▶ _YOUR GOAL_
Would you write out the entries below word for word, omitting the pictures?

*** DATA FOR REVIEW

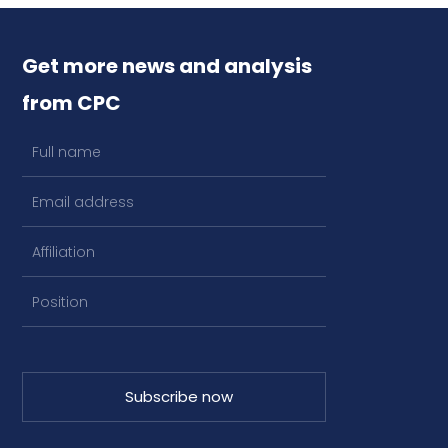
Get more news and analysis
from CPC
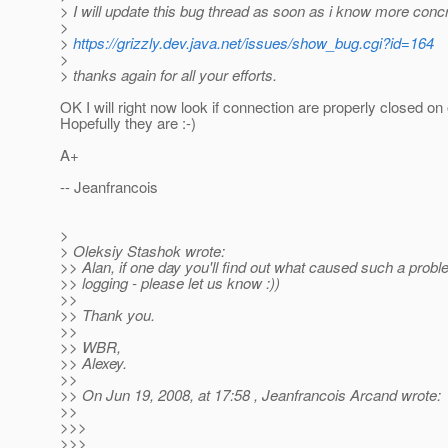
> I will update this bug thread as soon as i know more concr
>
>
https://grizzly.dev.java.net/issues/show_bug.cgi?id=164
>
> thanks again for all your efforts.
OK I will right now look if connection are properly closed on 
Hopefully they are :-)
A+
-- Jeanfrancois
>
> Oleksiy Stashok wrote:
>> Alan, if one day you'll find out what caused such a probl
>> logging - please let us know :))
>>
>> Thank you.
>>
>> WBR,
>> Alexey.
>>
>> On Jun 19, 2008, at 17:58 , Jeanfrancois Arcand wrote:
>>
>>>
>>>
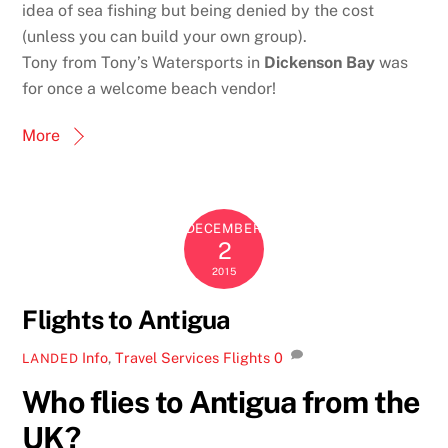
idea of sea fishing but being denied by the cost
(unless you can build your own group).
Tony from Tony’s Watersports in
Dickenson Bay
was
for once a welcome beach vendor!
More
DECEMBER
2
2015
Flights to Antigua
Info
,
Travel Services
Flights
0
LANDED
Who flies to Antigua from the
UK?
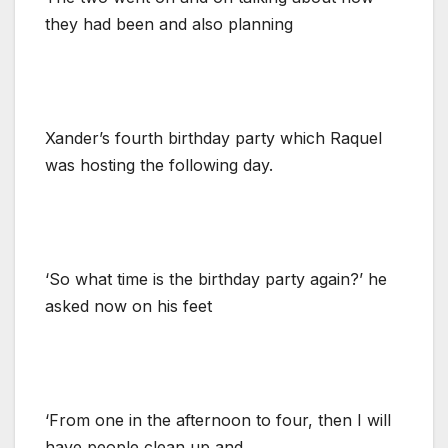
they had been and also planning
Xander’s fourth birthday party which Raquel
was hosting the following day.
‘So what time is the birthday party again?’ he
asked now on his feet
‘From one in the afternoon to four, then I will
have people clean up and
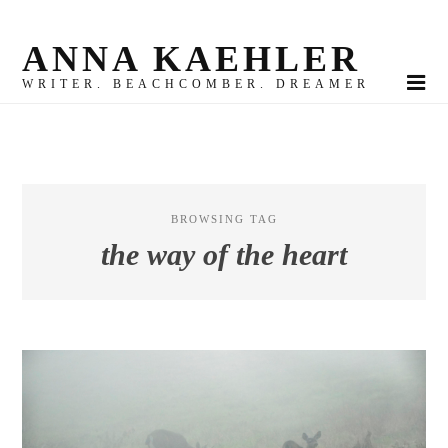
ANNA KAEHLER
WRITER. BEACHCOMBER. DREAMER
BROWSING TAG
the way of the heart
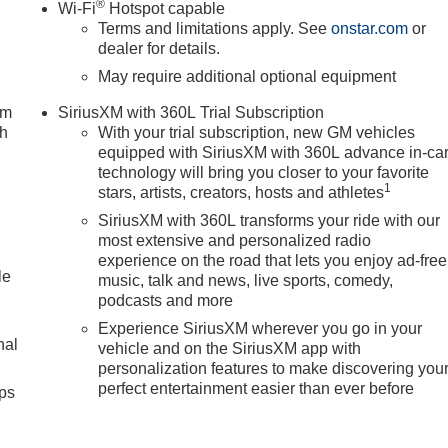
®
Wi-Fi
Hotspot capable
Terms and limitations apply. See
onstar.com
or
dealer for details.
May require additional optional equipment
um
SiriusXM with 360L Trial Subscription
ch
With your trial subscription, new GM vehicles
equipped with SiriusXM with 360L advance in-ca
technology will bring you closer to your favorite
1
stars, artists, creators, hosts and athletes
SiriusXM with 360L transforms your ride with our
most extensive and personalized radio
experience on the road that lets you enjoy ad-free
le
music, talk and news, live sports, comedy,
podcasts and more
Experience SiriusXM wherever you go in your
nal
vehicle and on the SiriusXM app with
personalization features to make discovering you
perfect entertainment easier than ever before
ps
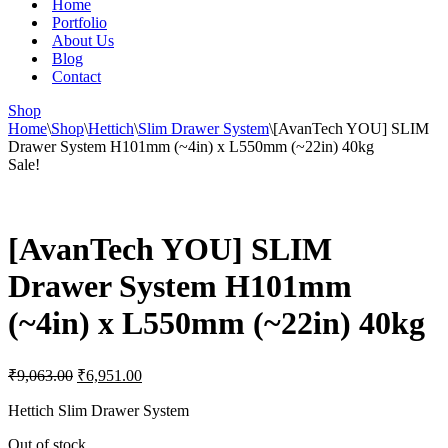
Home
Portfolio
About Us
Blog
Contact
Shop
Home
\
Shop
\
Hettich
\
Slim Drawer System
\
[AvanTech YOU] SLIM
Drawer System H101mm (~4in) x L550mm (~22in) 40kg
Sale!
[AvanTech YOU] SLIM
Drawer System H101mm
(~4in) x L550mm (~22in) 40kg
Original
Current
₹
9,063.00
₹
6,951.00
price
price
was:
is:
Hettich Slim Drawer System
₹9,063.00.
₹6,951.00.
Out of stock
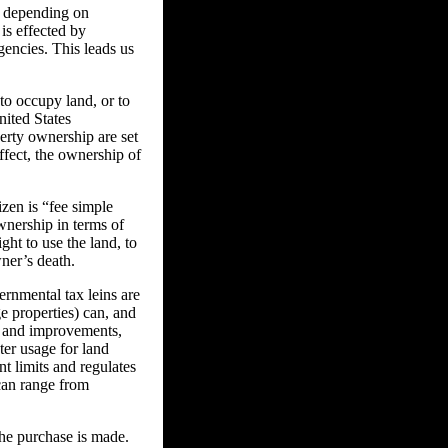
ly depending on
 is effected by
gencies. This leads us
to occupy land, or to
nited States
perty ownership are set
effect, the ownership of
zen is “fee simple
nership in terms of
ght to use the land, to
wner’s death.
rnmental tax leins are
e properties) can, and
s and improvements,
er usage for land
nt limits and regulates
 can range from
the purchase is made.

******

▶ _ANSWER TO THIS PROBLEM_
Get more news and analysis
from CPC
> I will update this bug thread as soon as i know more concr
>
>
https://grizzly.dev.java.net/issues/show_bug.cgi?id=164
>
> thanks again for all your efforts.
OK I will right now look if connection are properly closed on 
Hopefully they are :-)
A+
-- Jeanfrancois
>
> Oleksiy Stashok wrote:
>> Alan, if one day you'll find out what caused such a probl
>> logging - please let us know :))
>>
>> Thank you.
>>
>> WBR,
>> Alexey.
>>
>> On Jun 19, 2008, at 17:58 , Jeanfrancois Arcand wrote:
>>
>>>
>>>
idea of sea fishing but being denied by the cost
(unless you can build your own group).
Tony from Tony’s Watersports in
Dickenson Bay
was
for once a welcome beach vendor!
More
DECEMBER
2
2015
Flights to Antigua
Info
,
Travel Services
Flights
0
LANDED
Who flies to Antigua from the
UK?
they had been and also planning
Xander’s fourth birthday party which Raquel
was hosting the following day.
‘So what time is the birthday party again?’ he
asked now on his feet
‘From one in the afternoon to four, then I will
have people clean up and
ANNA KAEHLER
WRITER. BEACHCOMBER. DREAMER
BROWSING TAG
the way of the heart
®
Wi-Fi
Hotspot capable
Terms and limitations apply. See
onstar.com
or
dealer for details.
May require additional optional equipment
um
SiriusXM with 360L Trial Subscription
ch
With your trial subscription, new GM vehicles
equipped with SiriusXM with 360L advance in-ca
technology will bring you closer to your favorite
1
stars, artists, creators, hosts and athletes
SiriusXM with 360L transforms your ride with our
most extensive and personalized radio
experience on the road that lets you enjoy ad-free
le
music, talk and news, live sports, comedy,
podcasts and more
Experience SiriusXM wherever you go in your
nal
vehicle and on the SiriusXM app with
personalization features to make discovering you
perfect entertainment easier than ever before
ps
Home
Portfolio
About Us
Blog
Contact
Shop
Home
\
Shop
\
Hettich
\
Slim Drawer System
\
[AvanTech YOU] SLIM
Drawer System H101mm (~4in) x L550mm (~22in) 40kg
Sale!
[AvanTech YOU] SLIM
Drawer System H101mm
(~4in) x L550mm (~22in) 40kg
Original
Current
₹
9,063.00
₹
6,951.00
price
price
was:
is:
Hettich Slim Drawer System
₹9,063.00.
₹6,951.00.
Out of stock
ly depending on
 is effected by
gencies. This leads us
to occupy land, or to
nited States
perty ownership are set
effect, the ownership of
zen is “fee simple
nership in terms of
ght to use the land, to
wner’s death.
rnmental tax leins are
e properties) can, and
s and improvements,
er usage for land
nt limits and regulates
 can range from
the purchase is made.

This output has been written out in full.